Reforming before a split removes the default and allows assessment-based issuance from day one. Reforming after locks in the structural transfer on the borders that matter most. This sequencing argument is original and not made by any current participant in the FCA 2.0 debate.

Contribution 3: The architectural fix is available within FCA Guideline amendment scope

Replacing the forced public counterparty with voluntary counterparties removes the asymmetry at source. A genuine hedger with an internal valuation of €7/MWh has no reason to bid above €2.50 when the seller has no reserve price. Under voluntary counterparty pricing, that hedger pays €7 and gets hedged; the surplus returns to the Article 19(2) waterfall as tariff reduction. The architecture corrects; no participant is punished.

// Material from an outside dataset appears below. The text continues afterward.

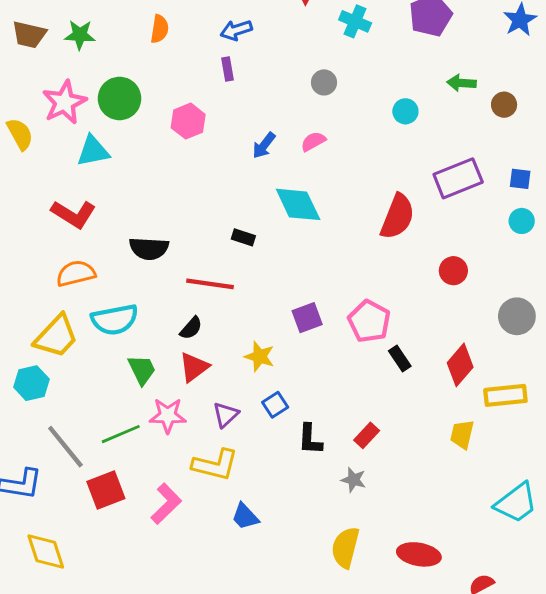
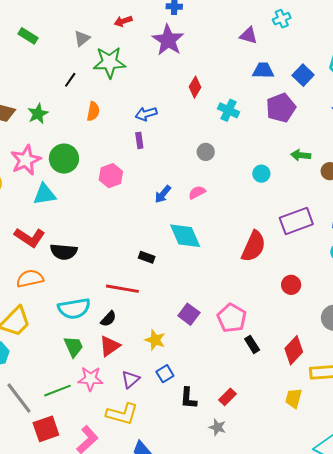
green star: (80, 35) -> (38, 114), turned -30
black semicircle: (149, 248) -> (64, 252), moved
purple square: (307, 318) -> (189, 314), turned -35
cyan semicircle: (115, 320) -> (74, 309), moved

On liquid borders: market-maker obligations on JAO auctions (standard in EEX power forwards and Nordic EPADs). On thin borders: transitional TSO with a reserve price above contemporaneous EEX futures spread, with NRA-monitored exit as voluntary supply develops. Implementable through targeted amendment to Regulation 2016/1719 within Article 9 scope.

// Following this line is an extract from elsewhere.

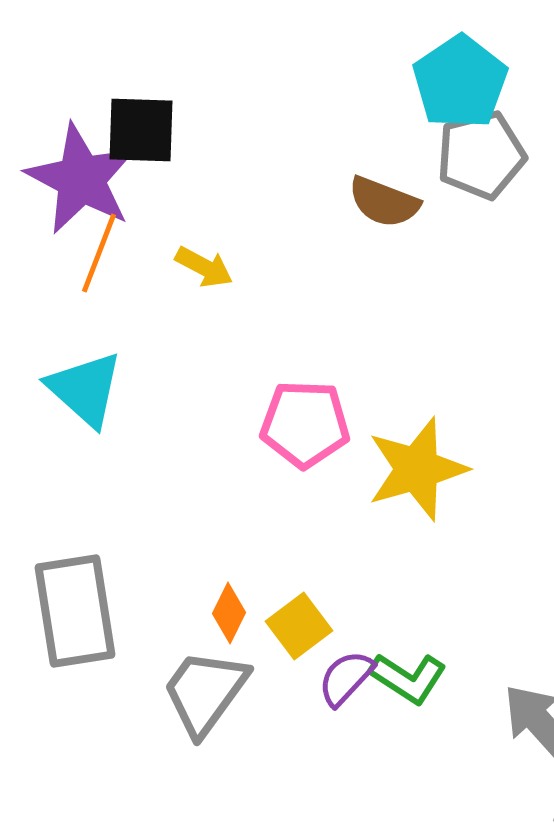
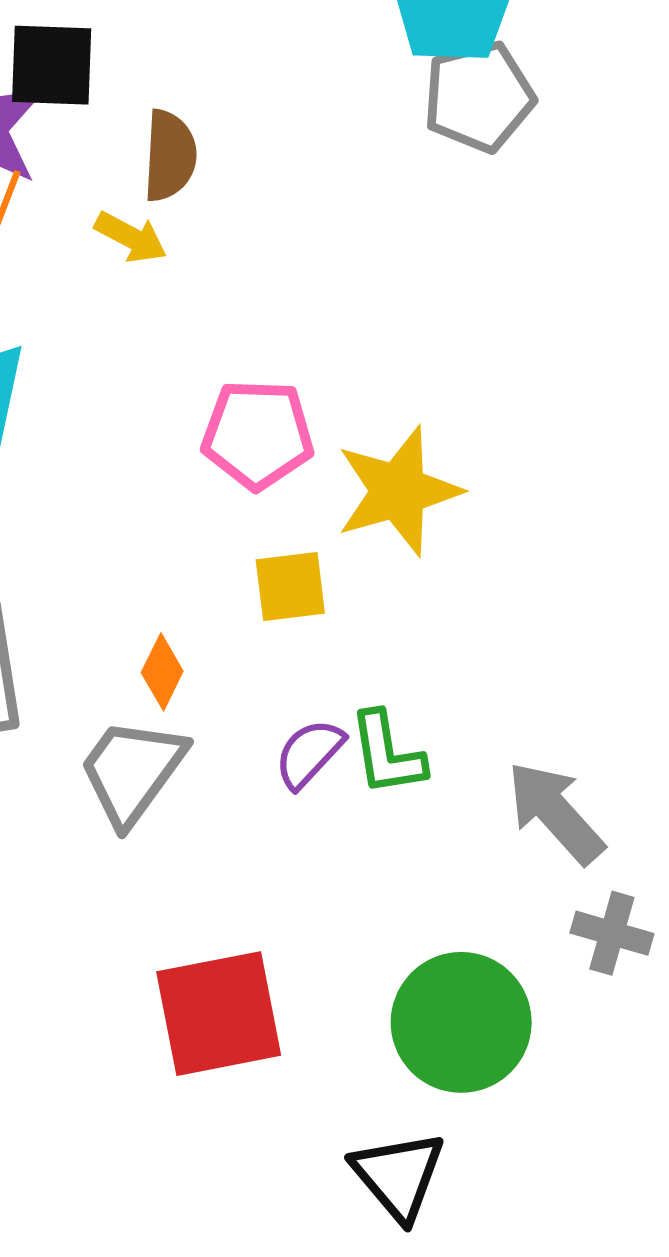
brown semicircle: (384, 202) -> (170, 156), moved, turned -108
yellow square: (299, 626) -> (290, 586), moved, turned 30
green L-shape: (408, 678) -> (387, 754), turned 48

Reform pathway: five phases, each improving on the status quo independently

  • Phase 0 — Transparency: quarterly publication of LTTR revenues, payouts, and participant-type breakdowns by JAO and TSOs.
  • Phase 1 — Reverse Article 30: LTTR issuance requires demonstrated hedging need; burden of proof on those advocating issuance. Consistent with ACER Decisions 12/2022 and 02/2025.
  • Phase 2 — FTR Obligations: add to product set alongside options to allow counter-flow netting. ACER has recommended this since 2022; zero borders implement it.
  • Phase 3 — Willing sellers: voluntary counterparties at fair-value pricing replace the forced TSO counterparty. Market-makers on liquid borders; TSO-with-reserve on thin borders.
  • Phase 4 — Exchange-traded: standardised cross-border spread products. Nordic CfD/EPAD model demonstrates feasibility within Europe.

Why now: Article 9 of Regulation (EU) 2024/1747 requires an implementing act by 16 July 2026. The Impact Assessment is already overdue. ENTSO-E (February 2026) calls for reversing the Article 30 default. ACER has declined LTTR issuance on two borders. The institutional convergence for reform has not existed in any previous window.